[RFC] Add struct-returning intrinsics for math functions with output pointers

Proposal

Math library functions with output pointers should be represented in LLVM as intrinsics that return structures. These intrinsics could then be emitted by clang when -fno-math-errno is set.

When emitting these intrinsics clang would insert explicit stores for the output pointer results.

The initial candidates for this would be:

  • void sincos(T val, T* sin_out, T* cos_out)
    • Becomes: { T, T } @llvm.sincos.*(T %val)
  • void sincospi(T val, T* sin_out, T* cos_out)
    • Becomes: { T, T } @llvm.sincospi.*(T %val)
  • T modf(T val, T* int_part_out)
    • Becomes: { T, T } @llvm.modf.*(T %val)

Note: The implementation of each of these intrinsics would likely be similar to the recently added llvm.frexp.* intrinsic (patch) and its associated clang builtin.

Motivation

Vectorization

Currently, sincos and sincospi can be vectorized (with -fveclib=ArmPL/sleefgnuabi), but aliasing issues can be introduced as LoopAccessAnalysis does not track the pointer operands and assumes vectorizing library calls is safe.

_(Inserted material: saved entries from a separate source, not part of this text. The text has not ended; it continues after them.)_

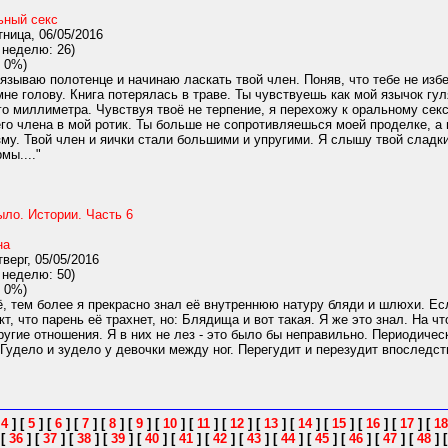
ьный секс
ница, 06/05/2016
 неделю: 26)
 0%)
язываю полотенце и начинаю ласкать твой член. Поняв, что тебе не из
не голову. Книга потерялась в траве. Ты чувствуешь как мой язычок гул
го миллиметра. Чувствуя твоё не терпение, я перехожу к оральному сек
о члена в мой ротик. Ты больше не сопротивляешься моей проделке, а
му. Твой член и яички стали большими и упругими. Я слышу твой сладки
мы...."
ыло. Истории. Часть 6
на
верг, 05/05/2016
 неделю: 50)
 0%)
, тем более я прекрасно знал её внутреннюю натуру бляди и шлюхи. Есл
кт, что парень её трахнет, но: Блядища и вот такая. Я же это знал. На 
угие отношения. Я в них не лез - это было бы неправильно. Периодическ
Гудело и зудело у девочки между ног. Перегудит и перезудит впоследстви
[
4
]
[
5
]
[
6
]
[
7
]
[
8
]
[
9
]
[
10
]
[
11
]
[
12
]
[
13
]
[
14
]
[
15
]
[
16
]
[
17
]
[
18
]
[
36
]
[
37
]
[
38
]
[
39
]
[
40
]
[
41
]
[
42
]
[
43
]
[
44
]
[
45
]
[
46
]
[
47
]
[
48
]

Rather than update LoopAccessAnalysis to track pointer operands, modeling the out pointers with explicit stores in the IR would allow this analysis to work unchanged, solving the aliasing issues.

The vectorization would not be free as the vectorizer would need to be updated to handle widening calls with struct results, but this is likely to be useful for more complex types in future.

Note: This would also mean disallowing vectorizing library calls with in/out pointers, and likely require libraries to provide _stret variants.

New canonicalizations

When safe llvm.sin and llvm.cos intrinsics could be combined into a single call to llvm.sincos. On targets that support sincos this could provide some performance uplift.

This could also be done for sincospi (though currently there are no sinpi or cospi intrinsics).

Struct returns

Targets that implement struct-returning variants of these functions could lower to those directly, allowing the memory for the results to be elided.

Existing implementations (canonicalizations)

Both the merging of sin + cos to sincos and lowering to _stret (of sincos[pi]) variants exist today, but it is done within the SelectionDAG.

The main difference here is this could be brought up to the IR level.

Questions

Are struct returns the best path for avoiding the aliasing issues when vectorizing library functions with output pointer parameters?

Should llvm.sincos be the canonical form of llvm.sin + llvm.cos of the same value?

1 Like

An initial implementation of the llvm.sincos intrinsic and clang builtin is available here: Commits · MacDue/llvm-project · GitHub

This seems reasonable to me, for the cases listed. At least for scalar floating-point types, the lowering to machine code should be straightforward, and I guess if the target indicates that it can handle vectorized forms of the functions it must know how to lower those.

The presence of the structure return values makes me a bit nervous, because the ABI for handling floating point structures can be tricky, but since these are intrinsics I guess we don’t need to worry about the real ABI and since there are a small number of them and the functions are known to the backends anyway that should be fine.

Is there any guarantee that sincos, when present, will return the same values as sin and cos would have individually? If not, I don’t think we should canonicalize to llvm.sincos without the afn fast-math flag.

1 Like

Yep, the intention is only to lower to a function that returns a structure if there’s a known library call for that (that returns the results in registers), otherwise, some memory on the stack will be allocated and a library call using output pointers will be emitted.

Just so I’m on the same page, do you have any examples of floating-point structure specific ABI issues to look out for?

I’m not sure if the values are guaranteed to exactly match calling sin and cos individually (the sincos library call is an extension, so there’s probably nothing in the spec to ensure that). The idea for the fold comes from SDAG folding FSIN and FCOS to FSINCOS. The FSIN/COS ISD nodes come from the llvm.sin/cos intrinsics which are emitted when -fno-math-errno is set (which does not require fast-math/afn to be enabled).

Folding to llvm.sincos is not required for this RFC though, my main concerns are correctly vectorizing math functions with output pointers, and lowering to _stret variants when possible.